Frame‑level VAD API:

```python
from nemoasr2pytorch.vad.api import load_default_frame_vad_model, run_vad_on_waveform
import torchaudio

# Loads MarbleNet VAD; if the .pt is missing, it is auto-downloaded
# from ModelScope to ./exports/frame_vad_multilingual_marblenet_v2.0.pt
vad_model = load_default_frame_vad_model()

waveform, sr = torchaudio.load("your_audio.wav")
if sr != vad_model.preprocessor.sample_rate:
    waveform = torchaudio.functional.resample(
        waveform, sr, vad_model.preprocessor.sample_rate
    )

probs, segments = run_vad_on_waveform(vad_model, waveform.squeeze(0))
print("Segments:", segments)
```

## Long‑audio inference (concept)

The repository version ships a reference script `inference.py` which:

- loads a Parakeet model (v2/v3, chosen by `lang`);
- optionally runs MarbleNet VAD to detect speech regions;
- merges VAD segments into chunks based on `min_seg` / `max_seg` length;
- runs Parakeet on each chunk and concatenates the results.
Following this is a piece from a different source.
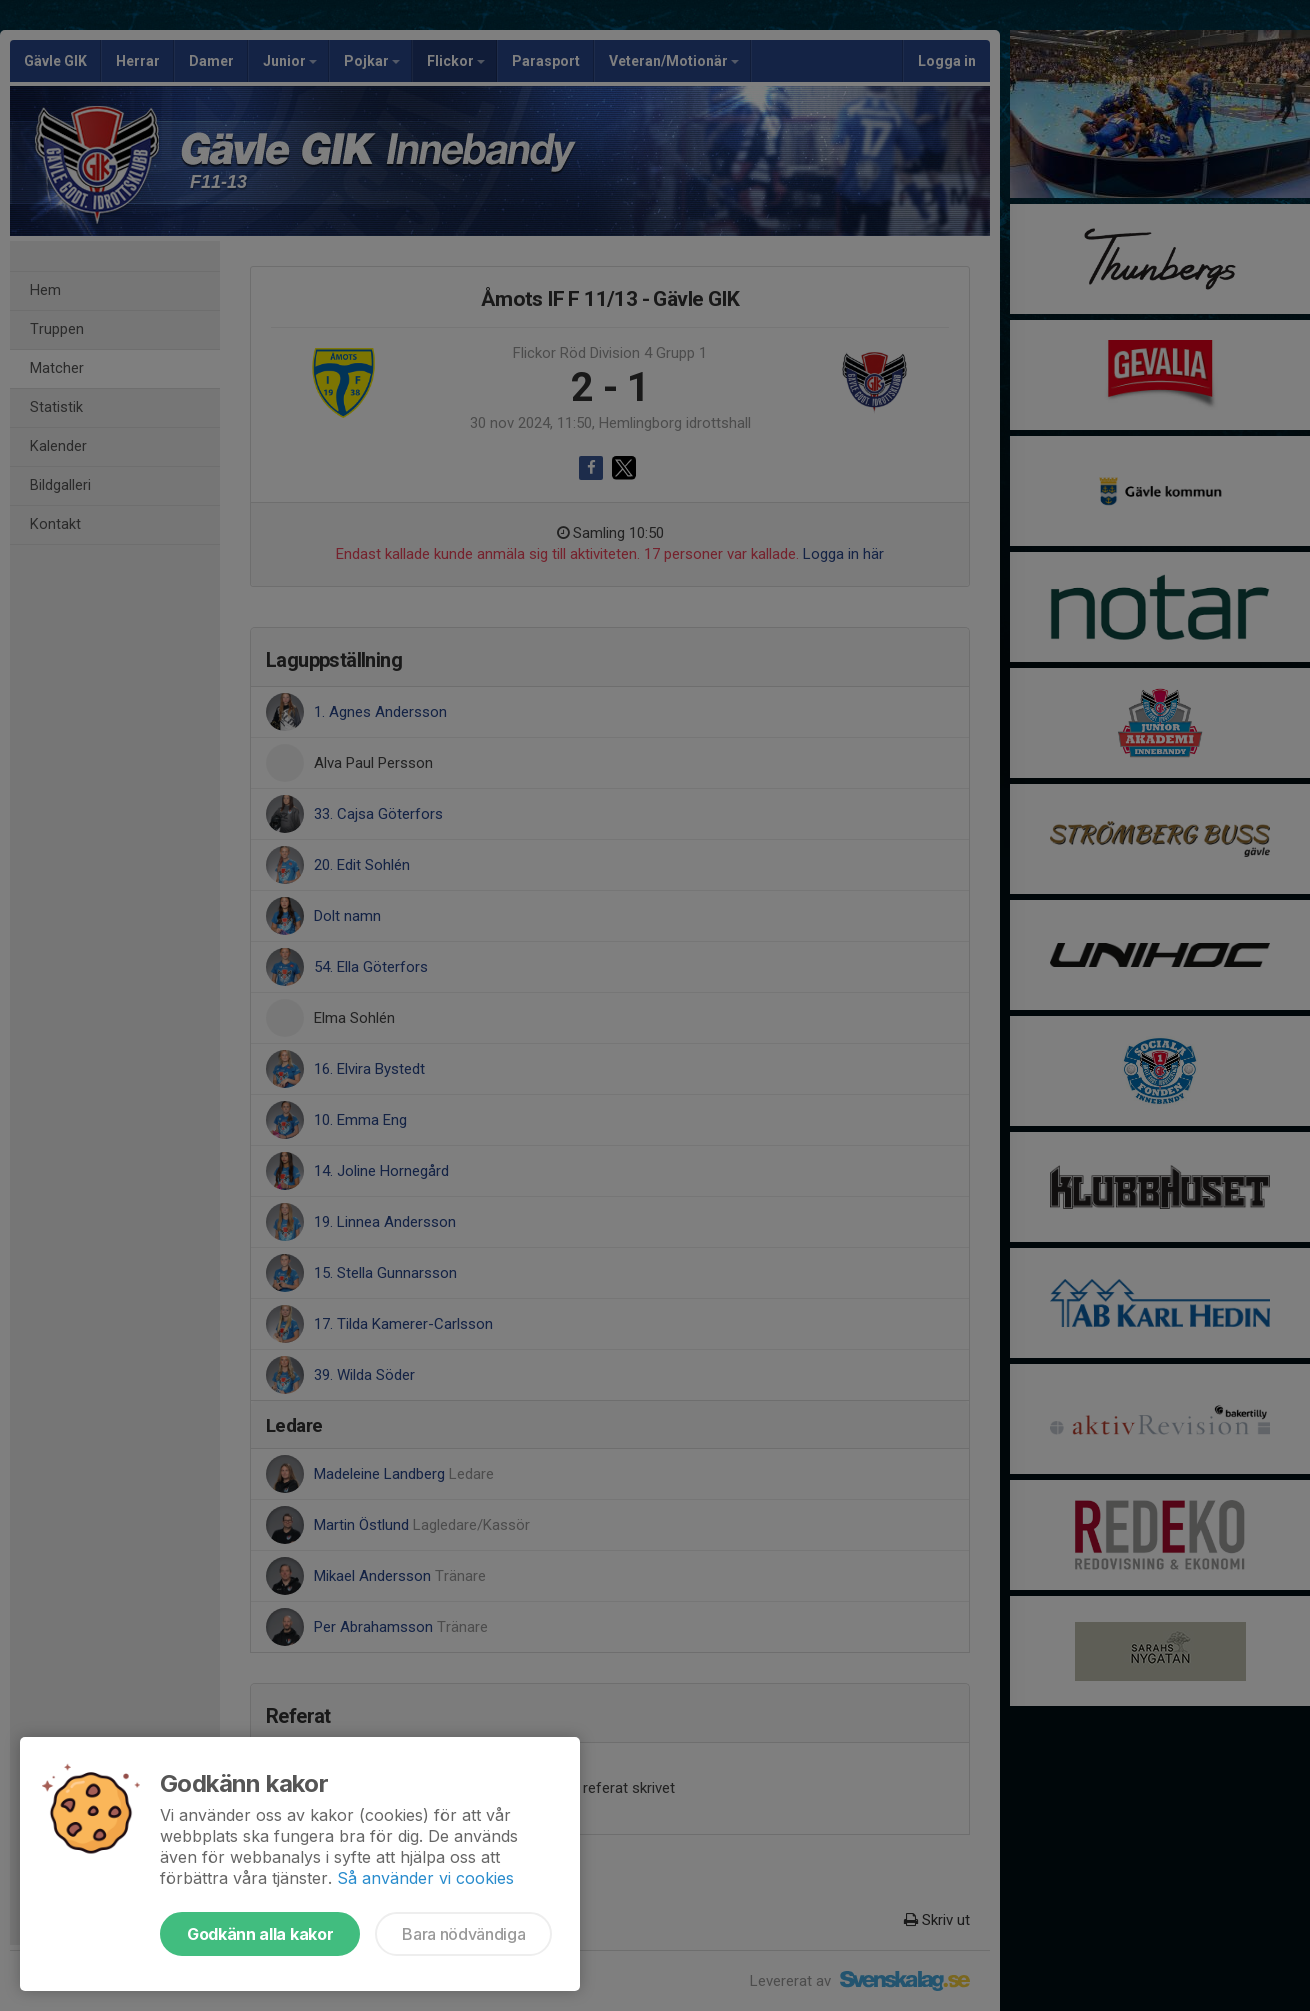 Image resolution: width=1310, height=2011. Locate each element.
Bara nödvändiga (463, 1934)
The core logic is implemented via the public APIs:

- `nemoasr2pytorch.vad.api` – VAD model + `run_vad_on_waveform`
- `nemoasr2pytorch.asr.api` – Parakeet model + `transcribe` / `transcribe_amp`

You can either:

- copy `inference.py` from the GitHub repo and adapt it to your own CLI; or
- re‑implement a similar pipeline in your application using the two APIs above.

## Package APIs

Main public modules:

- `nemoasr2pytorch.asr.api`
  - `load_default_parakeet_tdt_model(lang="EN" | "EU", device=None, dtype=torch.float32)`  
    Load Parakeet‑TDT in FP32; `lang` chooses v2 (EN) vs v3 (EU).  
  - `load_parakeet_tdt_fp16(lang="EN" | "EU", device=None)`  
    Load FP16 model (usually on GPU).  
  - `load_parakeet_tdt_bf16(lang="EN" | "EU", device=None)`  
    Load BF16 model (if supported).  
  - `transcribe(model, audio)`  
    Greedy TDT decoding in full precision (CPU or GPU).  
  - `transcribe_amp(model, audio)`  
    Greedy TDT decoding with AMP on CUDA for low‑precision models.

- `nemoasr2pytorch.vad.api`
  - `load_default_frame_vad_model(device=None, dtype=torch.float32)`  
    Load the MarbleNet VAD model from a local `.pt`.  
  - `run_vad_on_waveform(model, audio, ...)`  
    Compute per‑frame speech probabilities and return merged speech segments.

## Notes / Limitations

- This package focuses on **inference only**; training and NeMo’s full config stack (Hydra/Lightning) are intentionally omitted.
- Parakeet weights (`.pt`) are auto‑downloaded from ModelScope on first use; VAD `.pt` is currently expected to be provided by the user (converted from NeMo).
- For best performance and lower memory usage, a CUDA‑enabled PyTorch build is recommended; CPU‑only inference also works but will be slower on long audio.